There is no universal "better" drug here, only better fits.

Trulicity may fit you if you want the simplest possible injection (the no-needle-visible auto-pen), your main goal is solid A1C control rather than maximum weight loss, you value a heart-protection trial that included people without established heart disease, or you simply tolerate it better. Some people get more nausea on one drug than the other, and that is hard to predict in advance.

Ozempic may fit you if weight loss is a high priority alongside blood sugar control, you want the larger average A1C reduction shown in the head-to-head trial, or you have not reached your target on another GLP-1. The trade-off is a slightly more involved pen and the retinopathy caution if you already have eye disease.

For both, the decision should run through your doctor and your insurance formulary, because coverage often decides the matter before clinical preference does. If you are weighing GLP-1 options more broadly, our Wegovy vs Ozempic comparison covers the semaglutide weight-loss version, and our Mounjaro vs Ozempic head-to-head and semaglutide vs tirzepatide comparison cover the newer dual-hormone drugs that now outperform both Trulicity and Ozempic on weight.

The Bottom Line

In the only head-to-head trial, semaglutide beat dulaglutide on both blood sugar and weight at matched doses, and that advantage is real and consistently measured. Higher-dose Trulicity narrows the gap but has never been tested directly against high-dose Ozempic, so the top-dose comparison stays unproven. Both drugs strongly protect the heart, both hit the gut with similar side effects, and both cost about the same. For raw efficacy the evidence favors Ozempic; for injection simplicity and broader heart-prevention data, Trulicity holds its ground.

Frequently Asked Questions

Is Ozempic better than Trulicity for weight loss?

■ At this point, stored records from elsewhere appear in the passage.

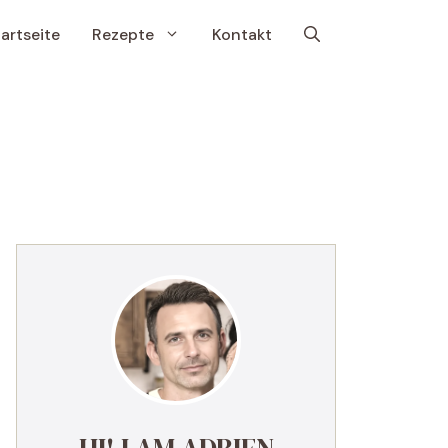
artseite
Rezepte
Kontakt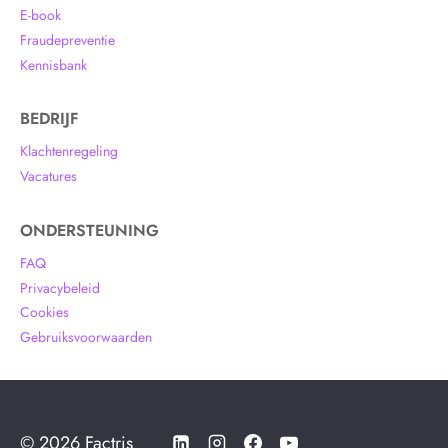
E-book
Fraudepreventie
Kennisbank
BEDRIJF
Klachtenregeling
Vacatures
ONDERSTEUNING
FAQ
Privacybeleid
Cookies
Gebruiksvoorwaarden
© 2026 Factris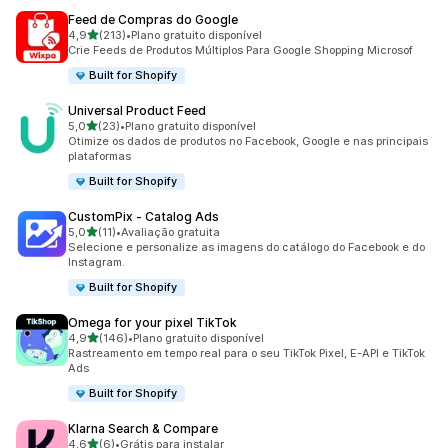
Feed de Compras do Google
de 5 estrelas
4,9
(213)
•
Plano gratuito disponível
213 avaliações ao todo
Crie Feeds de Produtos Múltiplos Para Google Shopping Microsof
Built for Shopify
Universal Product Feed
de 5 estrelas
5,0
(23)
•
Plano gratuito disponível
23 avaliações ao todo
Otimize os dados de produtos no Facebook, Google e nas principais
plataformas
Built for Shopify
CustomPix ‑ Catalog Ads
de 5 estrelas
5,0
(11)
•
Avaliação gratuita
11 avaliações ao todo
Selecione e personalize as imagens do catálogo do Facebook e do
Instagram.
Built for Shopify
Omega for your pixel TikTok
de 5 estrelas
4,9
(146)
•
Plano gratuito disponível
146 avaliações ao todo
Rastreamento em tempo real para o seu TikTok Pixel, E-API e TikTok
Ads
Built for Shopify
Klarna Search & Compare
de 5 estrelas
4,6
(6)
•
Grátis para instalar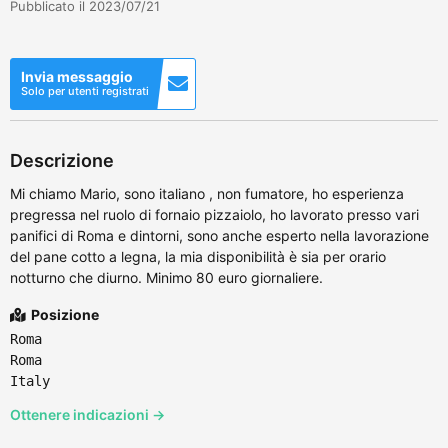
Pubblicato il 2023/07/21
Invia messaggio
Solo per utenti registrati
Descrizione
Mi chiamo Mario, sono italiano , non fumatore, ho esperienza
pregressa nel ruolo di fornaio pizzaiolo, ho lavorato presso vari
panifici di Roma e dintorni, sono anche esperto nella lavorazione
del pane cotto a legna, la mia disponibilità è sia per orario
notturno che diurno. Minimo 80 euro giornaliere.
Posizione
Roma
Roma
Italy
Ottenere indicazioni →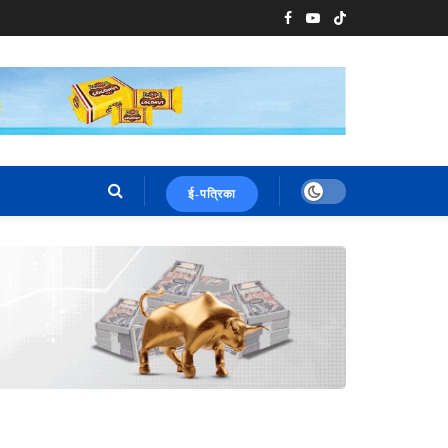
ई-पत्रिका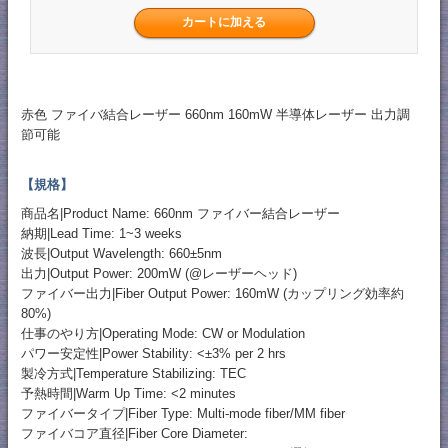
赤色 ファイバ結合レーザー 660nm 160mW 半導体レーザー 出力調
節可能
【規格】
商品名|Product Name: 660nm ファイバー結合レーザー
納期|Lead Time: 1~3 weeks
波長|Output Wavelength: 660±5nm
出力|Output Power: 200mW (@レーザーヘッド)
ファイバー出力|Fiber Output Power: 160mW (カップリング効率約
80%)
仕事のやり方|Operating Mode: CW or Modulation
パワー安定性|Power Stability: <±3% per 2 hrs
製冷方式|Temperature Stabilizing: TEC
予熱時間|Warm Up Time: <2 minutes
ファイバータイプ|Fiber Type: Multi-mode fiber/MM fiber
ファイバコア直径|Fiber Core Diameter: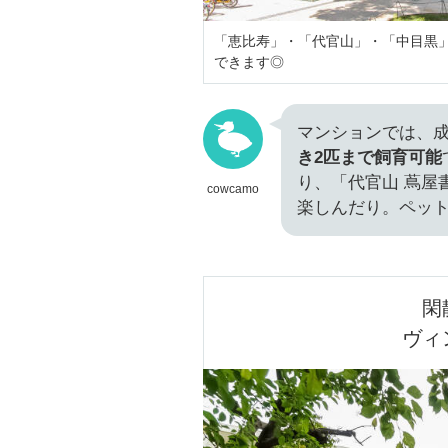
「恵比寿」・「代官山」・「中目黒」
できます◎
マンションでは、成
き2匹まで飼育可能
り、「代官山 蔦屋
cowcamo
楽しんだり。ペッ
閑
ヴィ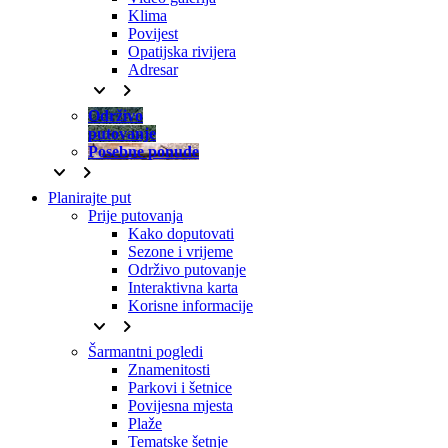
Klima
Povijest
Opatijska rivijera
Adresar
keyboard_arrow_down
keyboard_arrow_right
Održivo
putovanje
Posebne ponude
keyboard_arrow_down
keyboard_arrow_right
Planirajte put
Prije putovanja
Kako doputovati
Sezone i vrijeme
Održivo putovanje
Interaktivna karta
Korisne informacije
keyboard_arrow_down
keyboard_arrow_right
Šarmantni pogledi
Znamenitosti
Parkovi i šetnice
Povijesna mjesta
Plaže
Tematske šetnje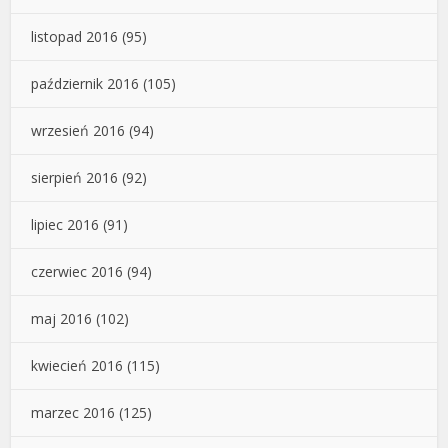
listopad 2016
(95)
październik 2016
(105)
wrzesień 2016
(94)
sierpień 2016
(92)
lipiec 2016
(91)
czerwiec 2016
(94)
maj 2016
(102)
kwiecień 2016
(115)
marzec 2016
(125)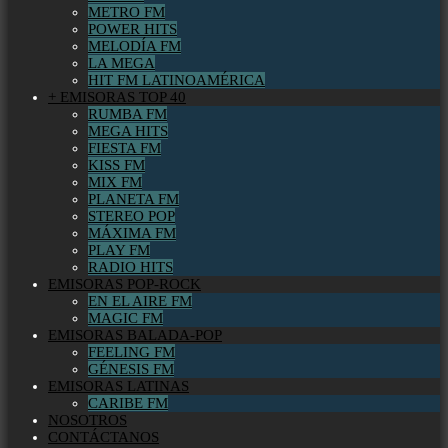
METRO FM
POWER HITS
MELODÍA FM
LA MEGA
HIT FM LATINOAMÉRICA
+ EMISORAS TOP 40
RUMBA FM
MEGA HITS
FIESTA FM
KISS FM
MIX FM
PLANETA FM
STEREO POP
MÁXIMA FM
PLAY FM
RADIO HITS
EMISORAS POP-ROCK
EN EL AIRE FM
MAGIC FM
EMISORAS BALADA-POP
FEELING FM
GÉNESIS FM
EMISORAS LATINAS
CARIBE FM
NOSOTROS
CONTÁCTANOS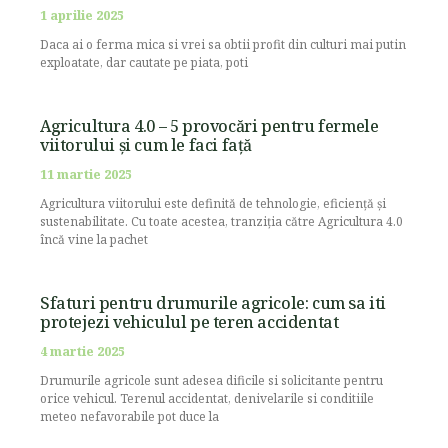
1 aprilie 2025
Daca ai o ferma mica si vrei sa obtii profit din culturi mai putin
exploatate, dar cautate pe piata, poti
Agricultura 4.0 – 5 provocări pentru fermele
viitorului și cum le faci față
11 martie 2025
Agricultura viitorului este definită de tehnologie, eficiență și
sustenabilitate. Cu toate acestea, tranziția către Agricultura 4.0
încă vine la pachet
Sfaturi pentru drumurile agricole: cum sa iti
protejezi vehiculul pe teren accidentat
4 martie 2025
Drumurile agricole sunt adesea dificile si solicitante pentru
orice vehicul. Terenul accidentat, denivelarile si conditiile
meteo nefavorabile pot duce la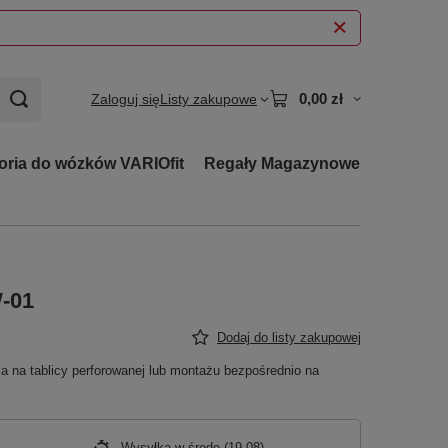
0,00 zł
Zaloguj się
Listy zakupowe
oria do wózków VARIOfit
Regały Magazynowe
-01
Dodaj do listy zakupowej
 na tablicy perforowanej lub montażu bezpośrednio na
Wysyłka
w środę (19.08)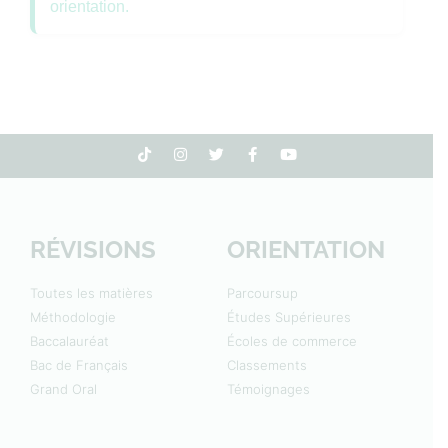
orientation.
RÉVISIONS
ORIENTATION
Toutes les matières
Parcoursup
Méthodologie
Études Supérieures
Baccalauréat
Écoles de commerce
Bac de Français
Classements
Grand Oral
Témoignages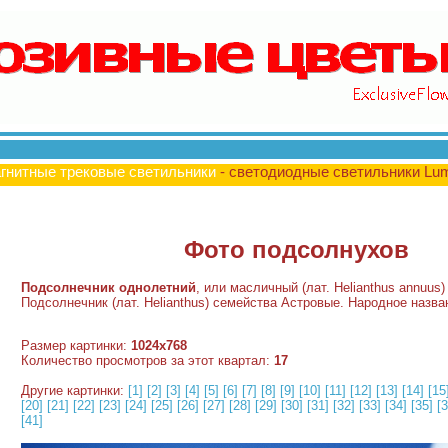
гнитные трековые светильники
- светодиодные светильники Lu
Фото подсолнухов
Подсолнечник однолетний
, или масличный (лат. Helianthus annuus
Подсолнечник (лат. Helianthus) семейства Астровые. Народное назв
Размер картинки:
1024x768
Количество просмотров за этот квартал:
17
Другие картинки:
[1]
[2]
[3]
[4]
[5]
[6]
[7]
[8]
[9]
[10]
[11]
[12]
[13]
[14]
[15
[20]
[21]
[22]
[23]
[24]
[25]
[26]
[27]
[28]
[29]
[30]
[31]
[32]
[33]
[34]
[35]
[3
[41]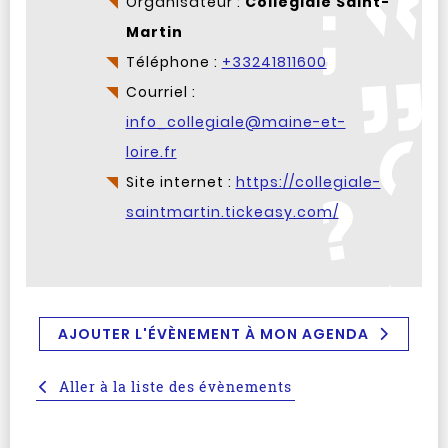
Organisateur :
Collégiale Saint-
Martin
Téléphone :
+33241811600
Courriel :
info_collegiale@maine-et-
loire.fr
Site internet :
https://collegiale-
saintmartin.tickeasy.com/
AJOUTER L'ÉVÈNEMENT À MON AGENDA
Aller à la liste des évènements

In the SUSTAIN 7 head-to-head trial, semaglutide produced about twice the weight loss of dulaglutide at matched doses. That said, neither drug is FDA-approved for weight loss, and Trulicity's newer higher doses (not tested against Ozempic) lose more than its old dose. For raw weight loss the evidence favors Ozempic, but the gap at top doses is unproven.

Can I switch from Trulicity to Ozempic?

Many people do switch, usually for better A1C control or more weight loss. Your doctor will typically start you at Ozempic's low 0.25 mg dose and step up over weeks, even if you were on a higher equivalent Trulicity dose, to limit nausea. Do not switch on your own; the titration schedule matters for tolerability.

Do Trulicity and Ozempic both protect the heart?

Yes. Dulaglutide cut major cardiovascular events by 12% in the REWIND trial, and semaglutide cut them by 26% in SUSTAIN 6. The trials used different patients and lengths, so you cannot fairly conclude one is more protective. Both carry an FDA indication to reduce heart attack and stroke risk in adults with type 2 diabetes and heart disease or risk factors.

Which has worse side effects, Trulicity or Ozempic?

They are very similar. Both cause nausea, diarrhea, vomiting, and constipation in roughly a third to nearly half of users, mostly during dose increases. SUSTAIN 7 did not show a clear tolerability winner. Individual response varies, so some people feel better on one than the other, and that is hard to predict before trying.

Is Trulicity cheaper than Ozempic?

Usually not by much. Both are brand-name drugs with no generic, often listing above $900 a month before insurance. Your real cost depends on your plan's formulary and manufacturer savings cards, which work for commercial insurance but not Medicare or Medicaid. Check your specific coverage rather than assuming one is cheaper.


This article is for general education and is not medical advice. Talk to your doctor or pharmacist before starting, stopping, or switching any GLP-1 medication.